+++ DATA FOR REVIEW
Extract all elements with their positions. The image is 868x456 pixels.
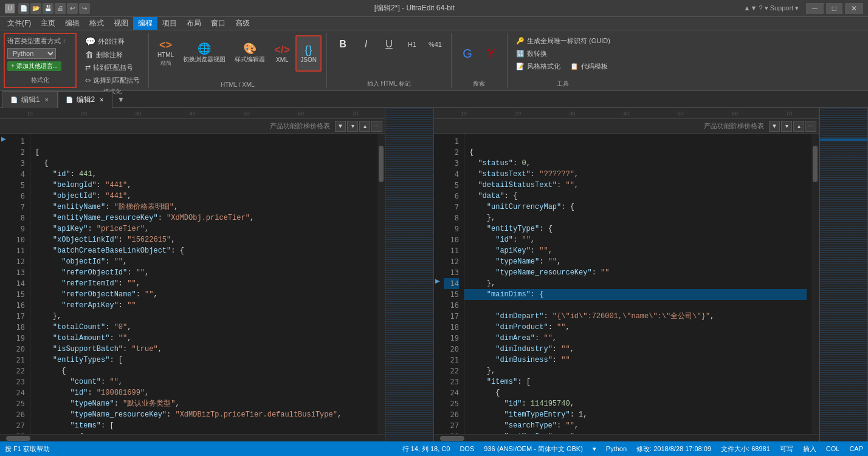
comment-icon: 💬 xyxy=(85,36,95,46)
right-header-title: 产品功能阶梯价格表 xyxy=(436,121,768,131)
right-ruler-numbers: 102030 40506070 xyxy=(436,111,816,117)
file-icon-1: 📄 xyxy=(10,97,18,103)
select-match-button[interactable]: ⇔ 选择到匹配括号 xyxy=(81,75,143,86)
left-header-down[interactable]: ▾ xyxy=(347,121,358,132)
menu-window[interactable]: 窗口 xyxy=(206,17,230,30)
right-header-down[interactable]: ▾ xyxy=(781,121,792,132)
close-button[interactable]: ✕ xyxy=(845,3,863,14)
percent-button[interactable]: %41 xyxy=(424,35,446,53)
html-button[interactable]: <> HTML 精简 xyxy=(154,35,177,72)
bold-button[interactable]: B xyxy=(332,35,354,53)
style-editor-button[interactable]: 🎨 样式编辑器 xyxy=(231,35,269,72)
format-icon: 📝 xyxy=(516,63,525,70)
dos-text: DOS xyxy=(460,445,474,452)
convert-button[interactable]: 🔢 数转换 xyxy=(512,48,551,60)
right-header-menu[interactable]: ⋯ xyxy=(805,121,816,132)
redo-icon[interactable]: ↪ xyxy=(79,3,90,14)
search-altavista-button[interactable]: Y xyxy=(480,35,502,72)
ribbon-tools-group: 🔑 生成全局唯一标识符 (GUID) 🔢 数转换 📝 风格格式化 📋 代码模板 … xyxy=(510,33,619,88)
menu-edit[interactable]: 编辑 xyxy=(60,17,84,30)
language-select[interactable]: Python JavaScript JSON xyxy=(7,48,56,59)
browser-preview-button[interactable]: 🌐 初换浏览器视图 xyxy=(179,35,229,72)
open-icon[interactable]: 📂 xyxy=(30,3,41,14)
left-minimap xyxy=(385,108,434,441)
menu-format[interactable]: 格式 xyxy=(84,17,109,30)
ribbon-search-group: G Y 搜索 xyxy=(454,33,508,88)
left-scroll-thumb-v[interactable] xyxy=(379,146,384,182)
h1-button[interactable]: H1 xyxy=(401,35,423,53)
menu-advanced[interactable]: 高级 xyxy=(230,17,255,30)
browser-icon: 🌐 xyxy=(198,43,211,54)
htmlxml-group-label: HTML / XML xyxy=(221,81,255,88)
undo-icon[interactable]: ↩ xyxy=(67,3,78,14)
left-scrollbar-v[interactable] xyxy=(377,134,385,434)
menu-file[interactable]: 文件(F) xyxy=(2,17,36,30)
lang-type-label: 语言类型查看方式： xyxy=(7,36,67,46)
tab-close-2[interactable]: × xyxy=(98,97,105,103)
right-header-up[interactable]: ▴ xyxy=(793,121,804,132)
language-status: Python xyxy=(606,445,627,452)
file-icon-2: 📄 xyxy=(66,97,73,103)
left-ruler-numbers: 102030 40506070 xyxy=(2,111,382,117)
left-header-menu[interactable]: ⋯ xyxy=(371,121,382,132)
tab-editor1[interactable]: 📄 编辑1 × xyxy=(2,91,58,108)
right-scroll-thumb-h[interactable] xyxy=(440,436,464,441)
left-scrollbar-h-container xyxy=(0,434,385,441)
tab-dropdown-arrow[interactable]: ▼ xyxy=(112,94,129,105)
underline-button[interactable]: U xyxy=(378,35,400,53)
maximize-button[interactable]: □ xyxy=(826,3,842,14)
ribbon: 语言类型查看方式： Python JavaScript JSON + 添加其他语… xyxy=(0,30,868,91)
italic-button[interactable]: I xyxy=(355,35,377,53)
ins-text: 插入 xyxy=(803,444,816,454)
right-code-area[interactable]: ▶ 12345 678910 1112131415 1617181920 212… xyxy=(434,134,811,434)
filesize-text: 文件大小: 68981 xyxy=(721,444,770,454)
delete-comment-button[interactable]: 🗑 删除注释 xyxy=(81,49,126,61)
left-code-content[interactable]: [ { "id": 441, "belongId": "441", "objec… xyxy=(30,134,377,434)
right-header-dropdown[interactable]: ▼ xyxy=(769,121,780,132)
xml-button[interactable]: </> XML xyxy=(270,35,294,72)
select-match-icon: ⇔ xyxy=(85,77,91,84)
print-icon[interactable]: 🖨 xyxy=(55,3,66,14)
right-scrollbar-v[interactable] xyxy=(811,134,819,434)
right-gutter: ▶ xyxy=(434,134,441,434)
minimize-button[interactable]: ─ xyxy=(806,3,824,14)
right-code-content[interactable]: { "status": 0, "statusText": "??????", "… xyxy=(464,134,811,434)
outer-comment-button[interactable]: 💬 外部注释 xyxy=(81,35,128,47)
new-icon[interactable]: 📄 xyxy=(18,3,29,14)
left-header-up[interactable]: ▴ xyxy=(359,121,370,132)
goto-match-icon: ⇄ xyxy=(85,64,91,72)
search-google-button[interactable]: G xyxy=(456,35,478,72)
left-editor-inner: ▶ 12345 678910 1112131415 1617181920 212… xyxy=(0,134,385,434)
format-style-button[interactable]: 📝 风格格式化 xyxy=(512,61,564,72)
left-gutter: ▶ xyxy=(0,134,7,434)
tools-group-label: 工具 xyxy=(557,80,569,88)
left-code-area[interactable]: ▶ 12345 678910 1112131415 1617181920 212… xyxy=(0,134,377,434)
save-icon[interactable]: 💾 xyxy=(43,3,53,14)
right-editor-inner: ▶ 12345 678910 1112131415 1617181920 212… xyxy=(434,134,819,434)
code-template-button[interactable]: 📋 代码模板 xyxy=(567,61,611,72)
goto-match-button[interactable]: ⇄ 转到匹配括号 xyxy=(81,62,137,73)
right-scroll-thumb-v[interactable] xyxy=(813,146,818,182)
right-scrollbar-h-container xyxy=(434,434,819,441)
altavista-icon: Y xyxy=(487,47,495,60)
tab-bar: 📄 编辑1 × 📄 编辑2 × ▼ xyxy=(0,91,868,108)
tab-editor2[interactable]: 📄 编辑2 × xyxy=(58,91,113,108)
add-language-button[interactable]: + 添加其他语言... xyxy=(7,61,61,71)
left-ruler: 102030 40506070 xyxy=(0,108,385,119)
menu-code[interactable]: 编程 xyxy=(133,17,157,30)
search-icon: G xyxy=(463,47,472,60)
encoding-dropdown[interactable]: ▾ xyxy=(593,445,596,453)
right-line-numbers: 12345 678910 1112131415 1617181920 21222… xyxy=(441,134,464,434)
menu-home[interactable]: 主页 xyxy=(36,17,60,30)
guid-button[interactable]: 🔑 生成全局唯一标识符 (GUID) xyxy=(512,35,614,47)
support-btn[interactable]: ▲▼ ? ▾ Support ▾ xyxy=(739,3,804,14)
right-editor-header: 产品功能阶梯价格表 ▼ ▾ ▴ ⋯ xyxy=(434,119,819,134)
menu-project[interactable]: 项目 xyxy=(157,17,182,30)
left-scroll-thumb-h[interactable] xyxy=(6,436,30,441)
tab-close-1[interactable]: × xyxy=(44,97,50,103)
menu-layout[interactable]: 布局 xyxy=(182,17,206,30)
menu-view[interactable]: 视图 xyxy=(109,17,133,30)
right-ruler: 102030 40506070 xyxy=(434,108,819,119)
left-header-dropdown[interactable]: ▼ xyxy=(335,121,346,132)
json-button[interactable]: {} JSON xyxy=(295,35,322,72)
++++++
*WORK TASK*. Show the lines of the records that contain the word "scrollbar".

*SOLUTION TO THIS TASK*.
left-scrollbar-v[interactable] xyxy=(377,134,385,434)
left-scrollbar-h-container xyxy=(0,434,385,441)
right-scrollbar-v[interactable] xyxy=(811,134,819,434)
right-scrollbar-h-container xyxy=(434,434,819,441)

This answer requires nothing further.